My Mistake/Daniel Menaker: Reflections

Monday, October 13, 2014

Daniel Menaker's memoir My Mistake fills me with a desire for confession.

I'll keep this unnaturally brief: Once, aged twenty-five, attempting to strike out on my own as a writing consultant, I misspelled the word "renown" in my proposal. I did not get the job. Once, after the publication of one of those Kephart memoirs, I discovered a mistake or maybe even two; I barely left the house for the next three months, afraid that any perceived movement on my part would lead to the discovery of my crime. Once, dead tired after a transatlantic flight, I picked up the wrong suitcase from the Heathrow carousel (see, even here, I am giving myself an excuse). Once, a few posts ago, on this very blog, I misspelled the last name of Eula Biss. I have been wrong and failed to apologize. I have apologized for mistakes I never made, also typically a mistake, for the gesture rarely silences the accuser. I have forgotten the lady's name at church. I have intuited incorrectly. I have supposed and I have suspected. I have given bad advice. I have been impatient. I fell on the double axle in my last skating competition while floating to a West Side Story number.

My Mistake. Singular. What a brilliant title for a brilliant book by a former fact checker and fiction editor for The New Yorker, former Random House executive editor in chief (he worked with Colum McCann, people), and still and always author. I have dog-earred one thousand of its 234 pages. I have felt a certain bliss just sitting and reading this personal and publishing history, gossip and innuendo. These stories about William Maxwell and Michael Cunningham, Alice Munro and Tina Brown, Anonymous and an MRI nurse with a ripe sense of humor.

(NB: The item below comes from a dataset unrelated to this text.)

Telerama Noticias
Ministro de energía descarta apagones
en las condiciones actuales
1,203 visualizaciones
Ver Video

These explications of New Yorker style. These truths about the a death of a brother, the terror of anxiety, the budding of a new spring.

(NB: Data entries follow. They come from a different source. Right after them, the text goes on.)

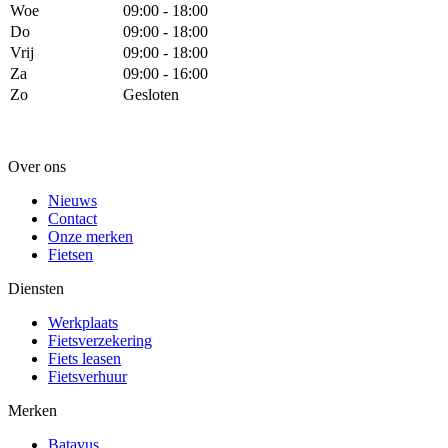
Woe
09:00 - 18:00
Do
09:00 - 18:00
Vrij
09:00 - 18:00
Za
09:00 - 16:00
Zo
Gesloten
Over ons
Nieuws
Contact
Onze merken
Fietsen
Diensten
Werkplaats
Fietsverzekering
Fiets leasen
Fietsverhuur
Merken
Batavus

My Mistake is musical and funny, heartbreaking and consoling. It is insanely readable. It is the sort of thing I would have read aloud, except that I was on the SEPTA Quiet Car while turning many of its pages, and the rules were being strictly enforced.

Let me read out loud, then, on this blog.

On the cult of The New Yorker:
However consciously or un-, The New Yorker, a kind of Jonestown of the literary/journalistic realm, encourages in its employees an ethos of superiority, essentialness, and disregard for fad and fashion. Shawn himself, in his words and demeanor, appears to disavow any self-importance. He wants to be taken as a quiet, modest man who puts the greatness of the institution he runs above all else. This faux-modest version of occupational vanity, in combination with native timidity, keeps very intelligent people in the same, often dead-end, jobs for years, simply because they can say, in this modestly quiet voice, that they work for The New Yorker. Great institutions, so long as they are small, will often (a) eventually take themselves too seriously and (b) try to camouflage their pride with self-effacement.
On panic, a condition with which I am much too intimately familiar:
But for pity's sake don't dismiss this affliction as a chimera or a ruse or a plea for attention or any of the other at least implicitly condemnatory assessments that so many so often make of it. It is all too real, itself and nothing else, and it can be disabling. It came close to disabling me for life. The prospect of lunch with a colleague was torture. Flying was a sentence. Social life an ordeal. It's no wonder that with Valium always on my person and the need to lose myself in something that would take my mind off this dread, I throw my energy into fact-checking so violently. I start psychoanalysis and keep the Valium in the shirt pocket over my heart. This goes on, gradually abating, for many years.
On publishing:
It's my strong impression that most of the really profitable books for most publishers still come from the mid-list—"surprise" big hits bought with small or medium advances, such as that memoir by a self-described racial "mutt" of a junior senator from Chicago. Somehow, by luck or word of mouth, these books navigate around the rocks and reefs upon which most of their fleet—even sturdy vessels—founder. This is an old story but one that media giants have not yet heard, or at least not heeded, or so it seems.
Okay, obviously, I am a fan. Such a fan that I decided, mid-course or maybe sooner, to assign My Mistake to my Penn students in the spring. I can't think of a more complete introduction to life and forgiveness, facts and foibles, literary thinking.